» Record set:
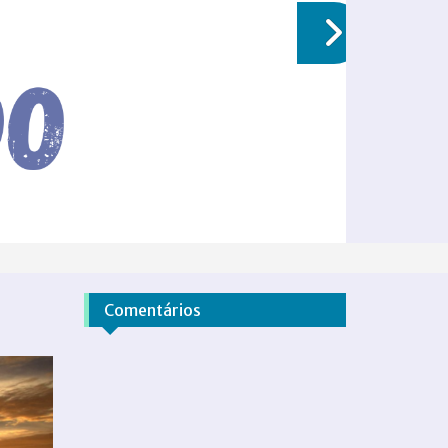
Comentários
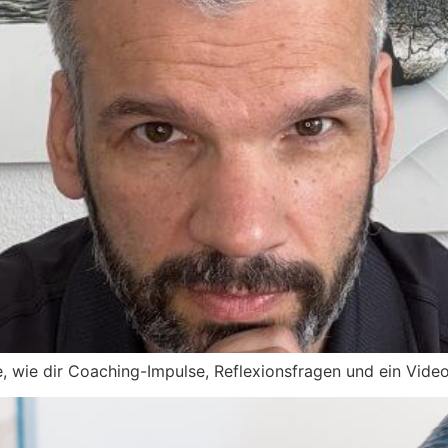
, wie dir Coaching-Impulse, Reflexionsfragen und ein Video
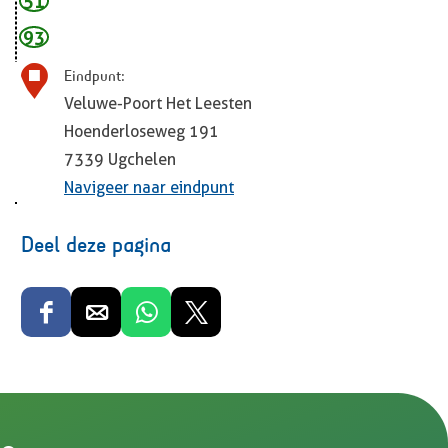
51
93
Eindpunt:
Veluwe-Poort Het Leesten
Hoenderloseweg 191
7339
Ugchelen
Navigeer naar eindpunt
Deel deze pagina
D
D
D
D
e
e
e
e
e
e
e
e
l
l
l
l
d
d
d
d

» Work item: The job is to return the listing above exactly, minus its pictures.

» Reply:
Comentários
, wie dir Coaching-Impulse, Reflexionsfragen und ein Video
51
93
Eindpunt:
Veluwe-Poort Het Leesten
Hoenderloseweg 191
7339
Ugchelen
Navigeer naar eindpunt
Deel deze pagina
D
D
D
D
e
e
e
e
e
e
e
e
l
l
l
l
d
d
d
d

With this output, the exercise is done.